Hogarth was a colourist, and the early English School was always one of colour and animation, attempting to follow Nature as closely as possible. Some of the slighter portrait studies of Sir Joshua Reynolds have a strong affinity to the work of the French Impressionists. Richard Wilson was not altogether blind to the beautiful world around him, although he considered an English landscape always improved by a Grecian temple. Gainsborough was decidedly no formalist, and whilst the lifeless group, comprising Barry, West, Fuseli, and Northcote, was endeavouring to inculcate the classical idea, the English Water-colour School began to appear, the Norwich School was in the distance, Turner’s wonderful career had commenced, and Constable, the handsome boy from Suffolk, was studying atmospheric effects and the play of sunlight from the windows of his father’s mill at Bergholt. In 1819 Géricault, one of the leaders of the reaction in France against Classicalism, paid a visit to England. He does not seem to have been greatly influenced by English work, owing no doubt to his lamentably early death. But his visit resulted in Constable and Bonington becoming known in France.

For years English painters exhibited regularly at the Salon. In 1822, the year when Delacroix hung Dante’s Bark, Bonington exhibited the View of Lillebonne and a View of Havre, whilst other Englishmen exhibiting were Copley Fielding, John Varley, and Robson. In 1824 the Englishmen were still more prominent. John Constable received the Gold Medal from Charles X. for the Hay Wain (now in the London National Gallery), and exhibited in company with Bonington, Copley Fielding, Harding, Samuel Prout, and Varley. In 1827 Constable exhibited for the last time, and, curious omen for the future, between the frames of Constable and Bonington was hung a canvas by a young painter who had never been accepted by the Salon before. His name was Corot, and he was quite unknown.

The influence of these Englishmen upon French painting during the nineteenth century is one of the most striking episodes in the history of art. They were animated by a new spirit, the spirit of sincerity and truth. The French landscape group of 1830, which embraced such giants as Corot, Rousseau, and Daubigny, was the direct result of Constable’s power. The path was made ready for Manet, who, though not a “paysagiste,” became the head of the group which included Monet, Sisley, and Pissarro. Forty years later the younger men sought fresh inspiration in the works of an Englishman. Indirectly, Impressionism owes its birth to Constable; and its ultimate glory, the works of Claude Monet, is profoundly inspired by the genius of Turner.

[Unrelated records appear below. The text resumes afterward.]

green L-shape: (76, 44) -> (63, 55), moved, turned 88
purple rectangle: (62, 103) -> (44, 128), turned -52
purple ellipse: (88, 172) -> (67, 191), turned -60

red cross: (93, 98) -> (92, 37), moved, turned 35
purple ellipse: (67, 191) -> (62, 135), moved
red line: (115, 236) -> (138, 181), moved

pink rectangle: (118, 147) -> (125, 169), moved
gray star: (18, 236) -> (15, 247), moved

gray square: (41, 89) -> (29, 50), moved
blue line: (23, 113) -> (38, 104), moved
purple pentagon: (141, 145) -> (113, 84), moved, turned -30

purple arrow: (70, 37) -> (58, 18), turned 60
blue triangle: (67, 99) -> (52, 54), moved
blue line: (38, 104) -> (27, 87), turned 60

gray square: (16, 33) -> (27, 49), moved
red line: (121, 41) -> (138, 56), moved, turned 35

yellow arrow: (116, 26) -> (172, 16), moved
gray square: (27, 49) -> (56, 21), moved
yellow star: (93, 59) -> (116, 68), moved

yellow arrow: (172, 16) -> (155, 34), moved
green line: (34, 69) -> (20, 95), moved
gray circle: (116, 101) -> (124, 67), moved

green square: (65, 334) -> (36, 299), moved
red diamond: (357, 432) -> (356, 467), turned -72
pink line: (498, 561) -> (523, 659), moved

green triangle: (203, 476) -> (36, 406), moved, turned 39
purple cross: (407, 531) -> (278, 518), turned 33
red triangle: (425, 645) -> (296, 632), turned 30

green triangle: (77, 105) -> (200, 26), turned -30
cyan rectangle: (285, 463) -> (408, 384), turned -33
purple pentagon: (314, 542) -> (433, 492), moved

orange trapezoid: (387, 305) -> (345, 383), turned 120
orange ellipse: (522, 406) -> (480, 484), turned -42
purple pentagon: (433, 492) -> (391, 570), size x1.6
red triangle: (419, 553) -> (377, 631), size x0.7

When the principles which animated these epoch-making English artists are contrasted with those which ruled the Impressionists, their resemblance is found to be strong. “There is room enough for a natural painter,” wrote Constable to a friend after visiting an exhibition which had bored him. “Come and see sincere works,” wrote Manet in his catalogue. “Tone is the most seductive and inviting quality a picture can possess,” said Constable. It cannot be too clearly understood that the Impressionistic idea is of English birth. Originated by Constable, Turner, Bonington, and some members of the Norwich School, like most innovators they found their practice to be in advance of the age. British artists did not fully grasp the significance of their work, and failed to profit by their valuable discoveries.